Denis Azzopardi1, Brenda Strohm, Neil Marlow, Peter Brocklehurst, Aniko Deierl, Oya Eddama, Julia Goodwin, Henry L Halliday, Edmund Juszczak, Olga Kapellou, Malcolm Levene, Louise Linsell, Omar Omar, Marianne Thoresen, Nora Tusor, Andrew Whitelaw, A David Edwards.   

Abstract

BACKGROUND: In the Total Body Hypothermia for Neonatal Encephalopathy Trial (TOBY), newborns with asphyxial encephalopathy who received hypothermic therapy had improved neurologic outcomes at 18 months of age, but it is uncertain whether such therapy results in longer-term neurocognitive benefits.
METHODS: We randomly assigned 325 newborns with asphyxial encephalopathy who were born at a gestational age of 36 weeks or more to receive standard care alone (control) or standard care with hypothermia to a rectal temperature of 33 to 34°C for 72 hours within 6 hours after birth. We evaluated the neurocognitive function of these children at 6 to 7 years of age. The primary outcome of this analysis was the frequency of survival with an IQ score of 85 or higher.
RESULTS: A total of 75 of 145 children (52%) in the hypothermia group versus 52 of 132 (39%) in the control group survived with an IQ score of 85 or more (relative risk, 1.31; P=0.04). The proportions of children who died were similar in the hypothermia group and the control group (29% and 30%, respectively). More children in the hypothermia group than in the control group survived without neurologic abnormalities (65 of 145 [45%] vs. 37 of 132 [28%]; relative risk, 1.60; 95% confidence interval, 1.15 to 2.22).
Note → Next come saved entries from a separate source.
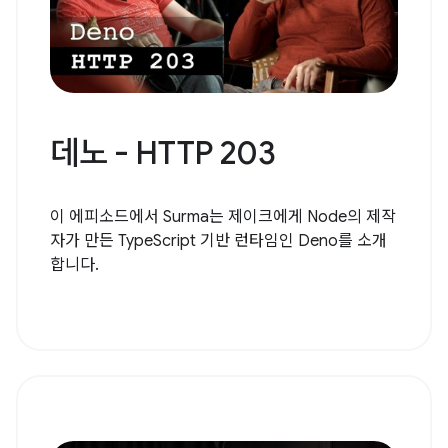
데노 - HTTP 203
이 에피소드에서 Surma는 제이크에게 Node의 제작
자가 만든 TypeScript 기반 런타임인 Deno를 소개
합니다.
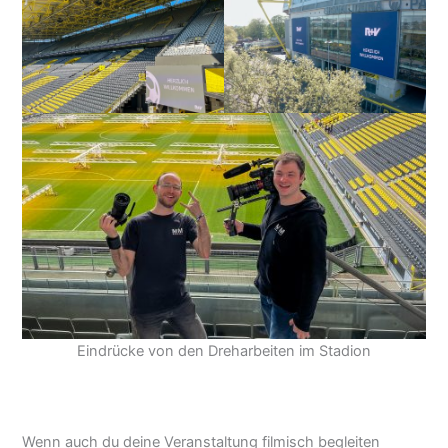
Eindrücke von den Dreharbeiten im Stadion
Wenn auch du deine Veranstaltung filmisch begleiten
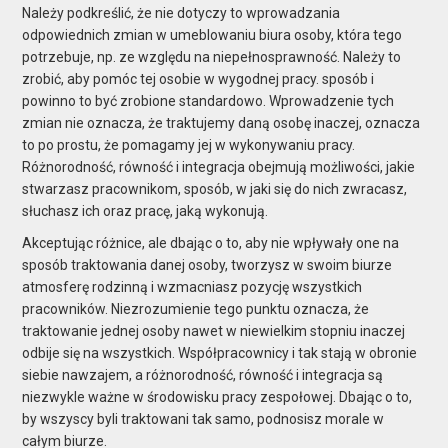
Należy podkreślić, że nie dotyczy to wprowadzania
odpowiednich zmian w umeblowaniu biura osoby, która tego
potrzebuje, np. ze względu na niepełnosprawność. Należy to
zrobić, aby pomóc tej osobie w wygodnej pracy.
sposób
i
powinno to być zrobione standardowo. Wprowadzenie tych
zmian nie oznacza, że traktujemy daną osobę inaczej, oznacza
to po prostu, że pomagamy jej w wykonywaniu pracy.
Różnorodność, równość i integracja obejmują możliwości, jakie
stwarzasz pracownikom, sposób, w jaki się do nich zwracasz,
słuchasz ich oraz pracę, jaką wykonują.
Akceptując różnice, ale dbając o to, aby nie wpływały one na
sposób traktowania danej osoby, tworzysz w swoim biurze
atmosferę rodzinną i wzmacniasz pozycję wszystkich
pracowników. Niezrozumienie tego punktu oznacza, że
traktowanie jednej osoby nawet w niewielkim stopniu inaczej
odbije się na wszystkich. Współpracownicy i tak stają w obronie
siebie nawzajem, a różnorodność, równość i integracja są
niezwykle ważne w środowisku pracy zespołowej. Dbając o to,
by wszyscy byli traktowani tak samo, podnosisz morale w
całym biurze.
Among survivors, children in the hypothermia group, as compared with those in the control group, had significant reductions in the risk of cerebral palsy (21% vs. 36%, P=0.03) and the risk of moderate or severe disability (22% vs. 37%, P=0.03); they also had significantly better motor-function scores. There was no significant between-group difference in parental assessments of children's health status and in results on 10 of 11 psychometric tests.
CONCLUSIONS: Moderate hypothermia after perinatal asphyxia resulted in improved neurocognitive outcomes in middle childhood. (Funded by the United Kingdom Medical Research Council and others; TOBY ClinicalTrials.gov number, NCT01092637.).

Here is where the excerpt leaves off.